La speranza che cambi l’approccio del regolatore europeo la ritengo ormai quasi persa, anche se la speranza è sempre l’ultima a morire.
Alzare il livello qualitativo dei comportamenti e delle azioni il prima possibile è un’inquietudine che nasce nella mente di chi vuole affrontare il problema dall’interno, non tirandosene fuori, perché sono convinto che c’è necessità di un approccio differente, che passa da un confronto continuo tra la banca e gli imprenditori, unitamente ai loro consulenti, per cercare di mettere in evidenza quelli che sono i punti critici, affrontandoli al meglio, nei tempi giusti.
Diventa fondamentale avere un rapporto intenso e collaborativo con le aziende, in quanto, entrambi siamo sullo stesso campo, a giocare la medesima partita, da compagni e non da avversari.
Più siamo preparati a questo mondo e meglio riusciremo a governarlo.
Concludo questa analisi, facendo riferimento ad un acronimo che da qualche mese sta invadendo le nostre scrivanie: ESG. Si tratta di una grande occasione che, in questo momento, ha le caratteristiche per diventare l’ennesimo nuovo adempimento da gestire. È un processo che avrà impatto su imprese, cittadini e banche. Cambieranno le relazioni, i parametri per l’accesso al credito, oltre che le abitudini di consumo.
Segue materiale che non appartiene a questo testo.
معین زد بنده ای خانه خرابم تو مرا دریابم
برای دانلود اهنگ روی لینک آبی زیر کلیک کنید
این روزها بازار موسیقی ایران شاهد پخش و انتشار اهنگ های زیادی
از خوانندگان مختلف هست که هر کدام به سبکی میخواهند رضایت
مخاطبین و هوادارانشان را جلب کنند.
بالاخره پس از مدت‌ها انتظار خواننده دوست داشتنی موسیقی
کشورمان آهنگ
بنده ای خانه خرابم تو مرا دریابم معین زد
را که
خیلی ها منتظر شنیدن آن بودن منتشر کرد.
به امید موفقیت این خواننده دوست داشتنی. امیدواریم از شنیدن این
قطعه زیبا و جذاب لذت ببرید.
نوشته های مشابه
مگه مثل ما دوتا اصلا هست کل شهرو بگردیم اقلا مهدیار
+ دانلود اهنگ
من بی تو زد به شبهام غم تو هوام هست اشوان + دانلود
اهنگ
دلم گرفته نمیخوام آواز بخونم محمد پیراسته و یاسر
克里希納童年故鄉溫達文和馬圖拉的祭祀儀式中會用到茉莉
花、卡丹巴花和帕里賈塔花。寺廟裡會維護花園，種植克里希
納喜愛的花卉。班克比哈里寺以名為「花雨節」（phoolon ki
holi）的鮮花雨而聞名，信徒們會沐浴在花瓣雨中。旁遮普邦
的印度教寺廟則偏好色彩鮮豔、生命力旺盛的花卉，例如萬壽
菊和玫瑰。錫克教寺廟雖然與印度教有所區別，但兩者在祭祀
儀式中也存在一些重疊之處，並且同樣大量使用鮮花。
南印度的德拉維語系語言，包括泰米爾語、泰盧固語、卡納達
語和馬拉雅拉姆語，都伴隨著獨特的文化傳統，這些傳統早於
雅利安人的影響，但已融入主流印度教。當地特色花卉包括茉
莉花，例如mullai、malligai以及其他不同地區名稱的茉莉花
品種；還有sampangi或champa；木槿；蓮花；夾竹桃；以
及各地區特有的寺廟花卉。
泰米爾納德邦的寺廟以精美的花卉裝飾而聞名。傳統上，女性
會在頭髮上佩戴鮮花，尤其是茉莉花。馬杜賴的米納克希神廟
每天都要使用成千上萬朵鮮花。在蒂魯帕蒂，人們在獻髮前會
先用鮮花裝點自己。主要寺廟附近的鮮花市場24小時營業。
Anche le Banche locali saranno chiamate ad avere un ruolo importante per cambiare l’Europa in linea con tali indicazioni, partendo dai territori, in nome della sostenibilità.
Ci ritroveremo ad avere un ulteriore parametro/vincolo per definire strategie di sviluppo, seguendo elementi attualmente non considerati nell’ambito dell’erogazione del credito.
È solo l’ennesimo esempio che ci impone un cambio di passo, un approccio diverso, altrimenti sarà molto difficoltoso supportare l’economia e la comunità di riferimento.
Su queste cose sono uomo da giudizi estremi e severi: se non indirizziamo, con decisione, determinazione e fretta, le nostre azioni verso qualcosa di diverso, sarà dura per tutti, perché il tempo è scaduto.
Auspicare un’inversione di tendenza circa la proporzionalità regolamentare delle banche sembra essere un miraggio, ogni giorno, più lontano.
La normativa ci vuole tutti uguali e, quindi, tutti dobbiamo adeguarci rapidamente, perché non c’è più tempo!